In a private $50,000 per person fundraiser this past May, Romney asserted that “there are 47 percent of the people who will vote for the president no matter what. All right, there are 47 percent who are with him, who are dependent upon government, who believe that they are victims, who believe the government has a responsibility to care for them, who believe that they are entitled to health care, to food, to housing, to you-name-it…these are people who pay no income tax.”
Romney then continued to say, “My job is not to worry about those people. I’ll never convince them they should take personal responsibility and care for their lives.”
My job is not to worry about those people. I’ll never convince them they should take personal responsibility and care for their lives.
Romney’s remarks expose a goldmine of problems about this presidential candidate, but at least he has got some of his facts straight. Data from the Tax Policy Center shows that in 2011, 46.4 percent of American households paid no federal income tax.
But just because some people do not pay income tax does not mean they are exempt from paying any taxes at all. The data from the Tax Policy Center also states that almost two-thirds of households that paid no income tax did pay payroll taxes, and that most people also pay state, local, sales, gas and property taxes.

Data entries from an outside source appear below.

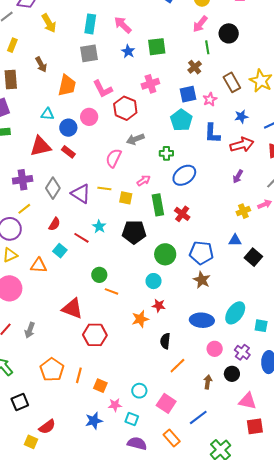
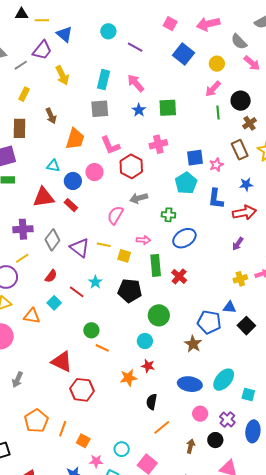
brown cross: (195, 67) -> (250, 123), moved
pink arrow: (144, 180) -> (144, 240), turned 32
blue pentagon: (201, 253) -> (209, 322), moved

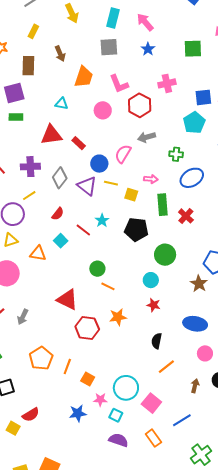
green square: (168, 108) -> (193, 49), moved
blue circle: (73, 181) -> (99, 164), moved
orange star: (129, 378) -> (118, 317), moved
cyan circle: (122, 449) -> (126, 388), size x1.6

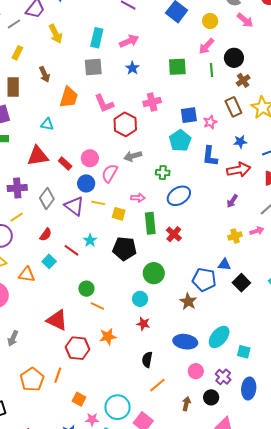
pink arrow: (145, 22) -> (129, 41), turned 108
pink circle: (103, 110) -> (90, 158), moved
orange line: (67, 367) -> (58, 375), moved

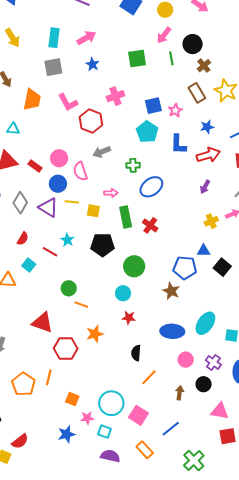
pink semicircle: (110, 173) -> (80, 171), turned -42

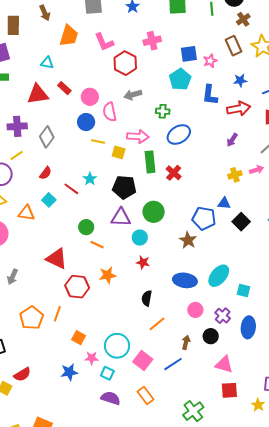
red rectangle: (35, 166) -> (64, 88), moved
pink arrow: (111, 193) -> (138, 136), size x1.5
purple triangle: (48, 207) -> (121, 217), moved, turned -35
blue line: (171, 429) -> (173, 364), moved

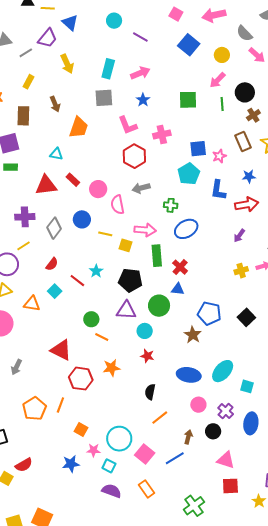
pink L-shape: (104, 42) -> (128, 125), moved
blue circle: (86, 122) -> (82, 219), moved
blue triangle: (224, 203) -> (178, 289), moved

The most obvious falsity in Romney’s statement is that this 47 percent of Americans will vote for Obama. One of the demographic groups less likely to pay income taxes but more likely to vote Republican are people over the age of 65. In 2008, voters age 65 and over voted for Republican nominee John McCain over President Obama 53 percent to 45 percent. A CBS News/New York Times poll also shows that Romney has obtained the national support of these voters. Fifty-three percent of voters 65 and older support Romney, while only 38 percent support Obama.
Romney is calling his elderly fans a bunch of moochers. You would think that after paying into Social Security and Medicare for decades, you would indeed be entitled to them.
Perhaps I’m being a bit unfair. Hopefully Romney wasn’t thinking about the elderly when he made his remarks. He also, hopefully, wasn’t thinking about American soldiers, who do not pay federal income tax while in combat zones and rely on numerous government benefits when they come home.
Instead, Romney was probably thinking what most Republicans are thinking when they talk about people getting free handouts: the poor. At their most basic level, Romney’s comments illustrate the ever-popular conservative idea of the laziness of the impoverished. Benefiting from loopholes in the tax code becomes a mortal sin— a sin of which Romney himself is guilty.
In 2010, Romney had an adjusted gross income of $21.6 million. Without the loopholes in the tax code concerning the preferential treatment of investors, Romney would have paid $7.56 million in taxes. Instead, he only paid $3 million, thereby enjoying a lower income tax rate than the entire working class. Actually, at an income tax rate of roughly 13 percent, Romney has a tax rate that is lower than the poorest fifth of American households. These households paid a 16 percent of their total incomes in combined federal, state and local taxes, and the second poorest fifth paid 21 percent.
Yet somehow, Romney and his fellow millionaires cast themselves to be victims of the tax code, even while embracing the government benefits they so decry.